__Activity__.
From the data below, set down exactly the lines between the one holding "the battery light, then" and the one holding "steering becomes complicated", inclusive, and no others.
Top of Records provided
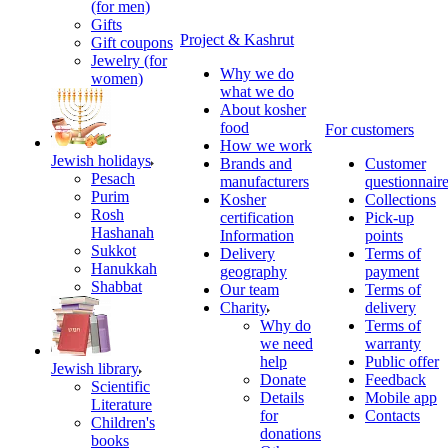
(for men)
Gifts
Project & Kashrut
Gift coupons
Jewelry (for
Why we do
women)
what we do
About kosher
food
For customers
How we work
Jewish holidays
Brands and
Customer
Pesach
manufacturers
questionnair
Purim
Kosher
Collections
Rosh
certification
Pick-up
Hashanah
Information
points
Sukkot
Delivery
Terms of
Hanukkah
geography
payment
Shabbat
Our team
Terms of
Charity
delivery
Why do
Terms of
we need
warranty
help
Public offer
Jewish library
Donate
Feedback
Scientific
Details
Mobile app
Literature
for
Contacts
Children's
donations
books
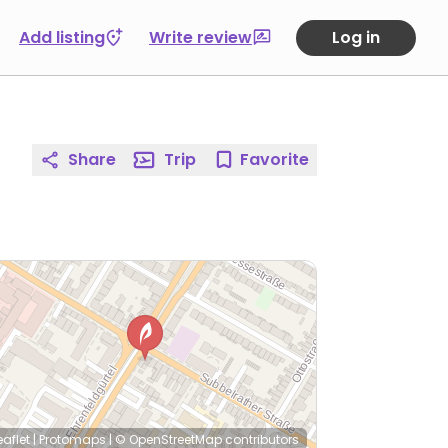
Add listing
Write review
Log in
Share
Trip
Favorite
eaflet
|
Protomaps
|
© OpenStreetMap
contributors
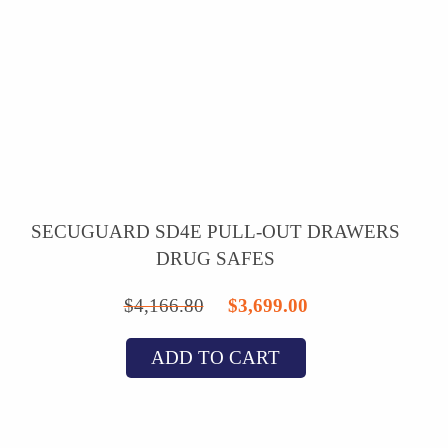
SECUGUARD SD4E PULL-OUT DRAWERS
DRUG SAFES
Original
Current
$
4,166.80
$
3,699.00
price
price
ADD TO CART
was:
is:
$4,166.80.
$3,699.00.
Bottom of Records provided
Top of Records provided
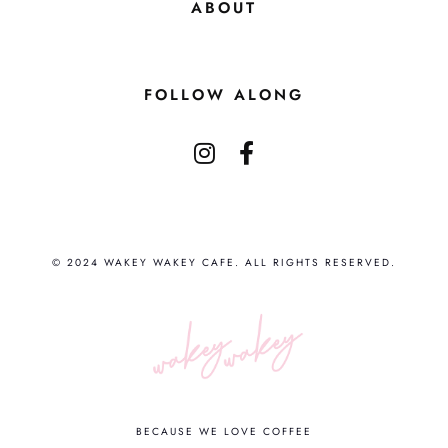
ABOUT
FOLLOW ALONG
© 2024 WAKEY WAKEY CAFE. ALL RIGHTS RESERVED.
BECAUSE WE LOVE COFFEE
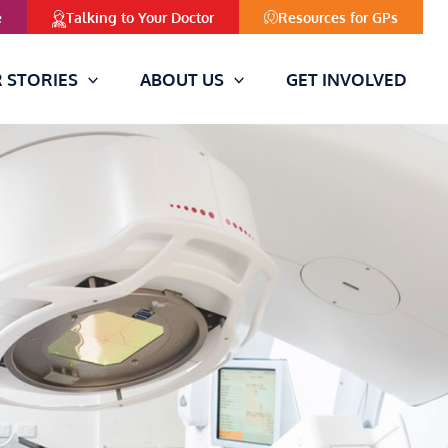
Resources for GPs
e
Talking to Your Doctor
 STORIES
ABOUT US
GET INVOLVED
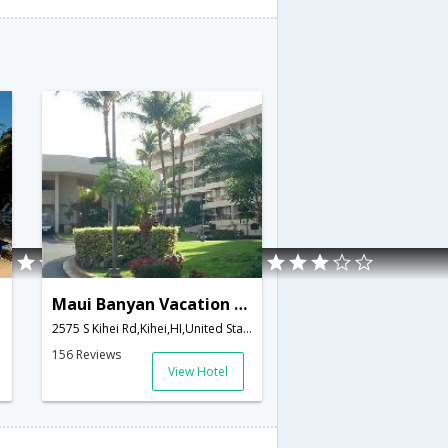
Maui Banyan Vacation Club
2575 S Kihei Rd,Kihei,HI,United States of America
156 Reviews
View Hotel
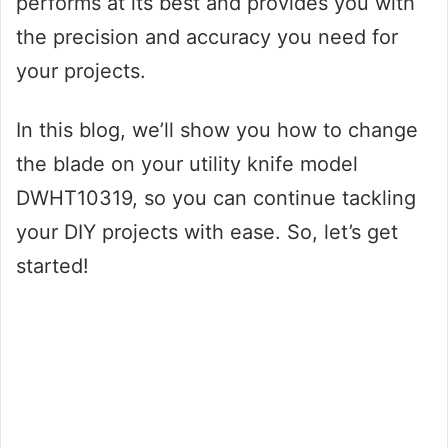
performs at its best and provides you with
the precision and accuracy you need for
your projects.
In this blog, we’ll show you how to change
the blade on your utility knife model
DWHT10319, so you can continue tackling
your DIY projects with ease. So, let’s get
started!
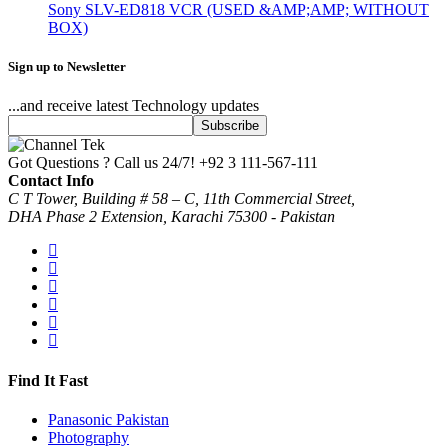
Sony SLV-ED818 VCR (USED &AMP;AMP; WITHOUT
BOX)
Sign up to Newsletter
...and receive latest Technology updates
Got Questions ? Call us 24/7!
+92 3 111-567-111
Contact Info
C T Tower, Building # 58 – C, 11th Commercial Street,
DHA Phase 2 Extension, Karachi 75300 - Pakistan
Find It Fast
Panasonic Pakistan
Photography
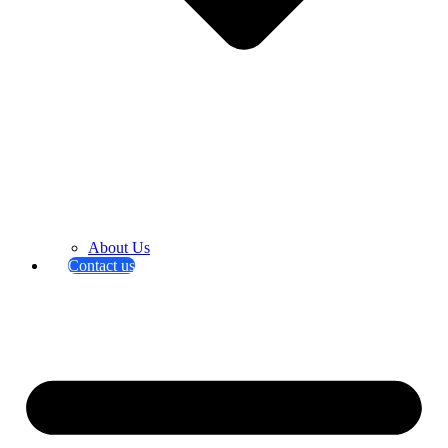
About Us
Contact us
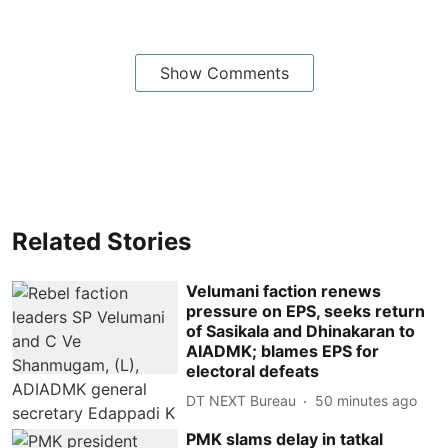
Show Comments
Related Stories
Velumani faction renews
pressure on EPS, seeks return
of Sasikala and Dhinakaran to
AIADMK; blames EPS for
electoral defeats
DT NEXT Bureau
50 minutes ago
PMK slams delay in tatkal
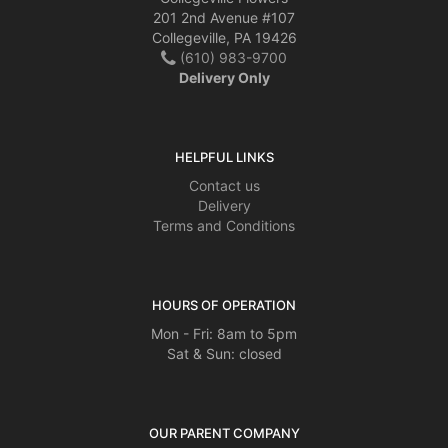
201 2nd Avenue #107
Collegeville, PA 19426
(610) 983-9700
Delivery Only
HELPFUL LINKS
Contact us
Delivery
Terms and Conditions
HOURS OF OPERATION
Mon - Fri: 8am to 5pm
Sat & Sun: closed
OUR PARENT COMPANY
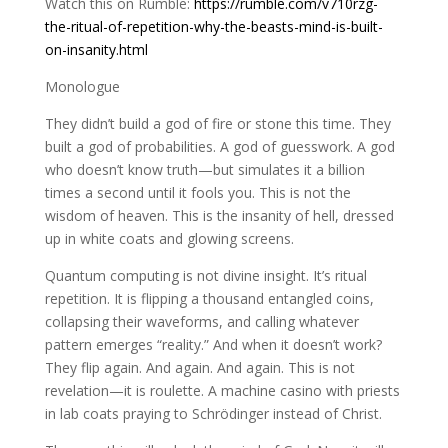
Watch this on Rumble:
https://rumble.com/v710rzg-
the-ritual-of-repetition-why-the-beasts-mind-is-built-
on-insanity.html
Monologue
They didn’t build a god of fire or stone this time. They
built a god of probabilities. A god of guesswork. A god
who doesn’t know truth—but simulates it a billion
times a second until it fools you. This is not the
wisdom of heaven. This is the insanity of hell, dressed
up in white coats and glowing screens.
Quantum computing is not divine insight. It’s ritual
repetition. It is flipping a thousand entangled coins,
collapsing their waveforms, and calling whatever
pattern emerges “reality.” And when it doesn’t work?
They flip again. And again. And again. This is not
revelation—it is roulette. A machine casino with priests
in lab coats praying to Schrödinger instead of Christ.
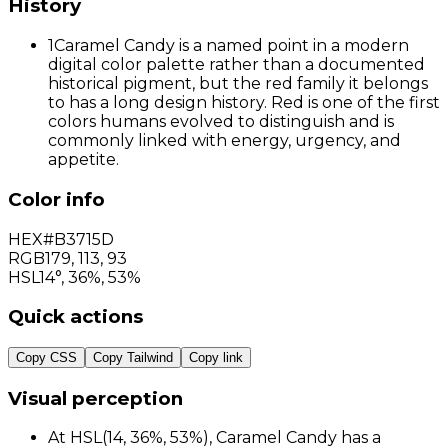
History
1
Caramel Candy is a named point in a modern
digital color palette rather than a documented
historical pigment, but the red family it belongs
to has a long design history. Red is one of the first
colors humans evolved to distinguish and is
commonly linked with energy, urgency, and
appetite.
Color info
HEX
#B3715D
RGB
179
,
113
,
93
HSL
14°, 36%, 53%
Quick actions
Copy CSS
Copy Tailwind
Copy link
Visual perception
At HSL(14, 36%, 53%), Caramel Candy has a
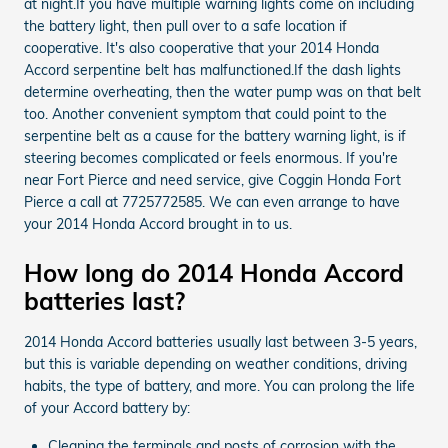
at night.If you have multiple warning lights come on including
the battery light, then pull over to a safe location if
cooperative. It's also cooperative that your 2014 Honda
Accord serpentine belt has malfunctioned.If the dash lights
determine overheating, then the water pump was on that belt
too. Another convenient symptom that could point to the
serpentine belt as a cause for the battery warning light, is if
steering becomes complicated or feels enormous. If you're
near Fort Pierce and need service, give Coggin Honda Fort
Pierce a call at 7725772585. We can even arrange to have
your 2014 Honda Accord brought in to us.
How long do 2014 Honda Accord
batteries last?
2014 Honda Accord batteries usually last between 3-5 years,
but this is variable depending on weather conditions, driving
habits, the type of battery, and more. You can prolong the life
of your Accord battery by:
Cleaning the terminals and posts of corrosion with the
Bottom of Records provided
__Exercise response__.
the battery light, then pull over to a safe location if
cooperative. It's also cooperative that your 2014 Honda
Accord serpentine belt has malfunctioned.If the dash lights
determine overheating, then the water pump was on that belt
too. Another convenient symptom that could point to the
serpentine belt as a cause for the battery warning light, is if
steering becomes complicated or feels enormous. If you're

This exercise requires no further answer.